◆ **Aim of the exercise**: The word "Universidad" appears in some lines of the records below; state how many lines, and nothing else.

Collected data
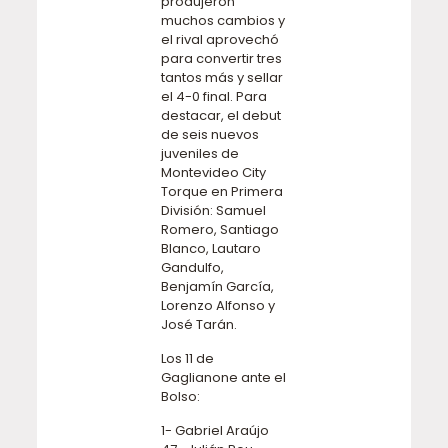
produjeron
muchos cambios y
el rival aprovechó
para convertir tres
tantos más y sellar
el 4-0 final. Para
destacar, el debut
de seis nuevos
juveniles de
Montevideo City
Torque en Primera
División: Samuel
Romero, Santiago
Blanco, Lautaro
Gandulfo,
Benjamín García,
Lorenzo Alfonso y
José Tarán.
Los 11 de
Gaglianone ante el
Bolso:
1- Gabriel Araújo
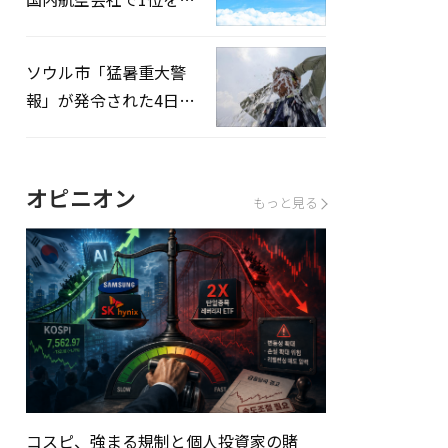
録…「上半期搭乗率
93%」
ソウル市「猛暑重大警
報」が発令された4日、
熱中症患者39人追加発
生
オピニオン
もっと見る
コスピ、強まる規制と個人投資家の賭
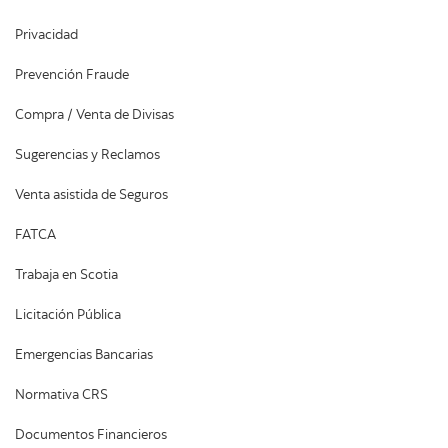
Privacidad
Prevención Fraude
Compra / Venta de Divisas
Sugerencias y Reclamos
Venta asistida de Seguros
FATCA
Trabaja en Scotia
Licitación Pública
Emergencias Bancarias
Normativa CRS
Documentos Financieros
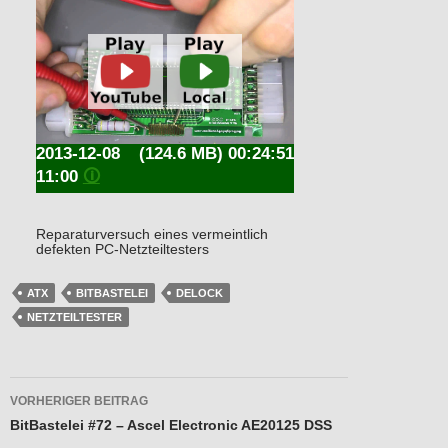
2013-12-08
(124.6 MB) 00:24:51
11:00
🛈
Reparaturversuch eines vermeintlich
defekten PC-Netzteiltesters
ATX
BITBASTELEI
DELOCK
NETZTEILTESTER
Beitragsnavigation
VORHERIGER BEITRAG
BitBastelei #72 – Ascel Electronic AE20125 DSS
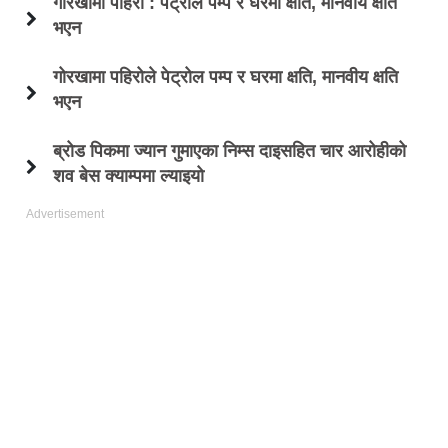
गोरखामा पहिरो : पेट्रोल पम्प र घरमा क्षति, मानवीय क्षति
भएन
गोरखामा पहिरोले पेट्रोल पम्प र घरमा क्षति, मानवीय क्षति
भएन
ब्रोड पिकमा ज्यान गुमाएका निम्स दाइसहित चार आरोहीको
शव बेस क्याम्पमा ल्याइयो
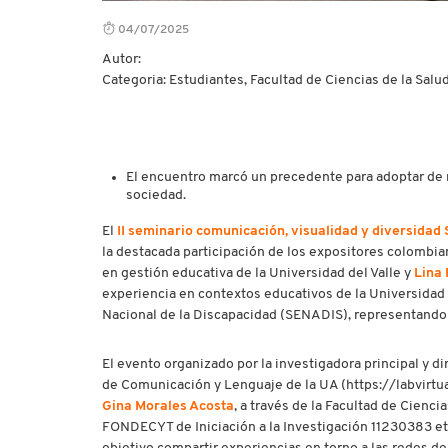
04/07/2025
Autor:
Categoria: Estudiantes, Facultad de Ciencias de la Salud,
El encuentro marcó un precedente para adoptar de ma
sociedad.
El
II seminario comunicación, visualidad y diversidad
la destacada participación de los expositores colombi
en gestión educativa de la Universidad del Valle y
Lina 
experiencia en contextos educativos de la Universidad 
Nacional de la Discapacidad (SENADIS), representando 
El evento organizado por la investigadora principal y di
de Comunicación y Lenguaje de la UA (https://labvirt
Gina Morales Acosta
, a través de la Facultad de Cienci
FONDECYT de Iniciación a la Investigación 11230383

◆ **Answer below**: 2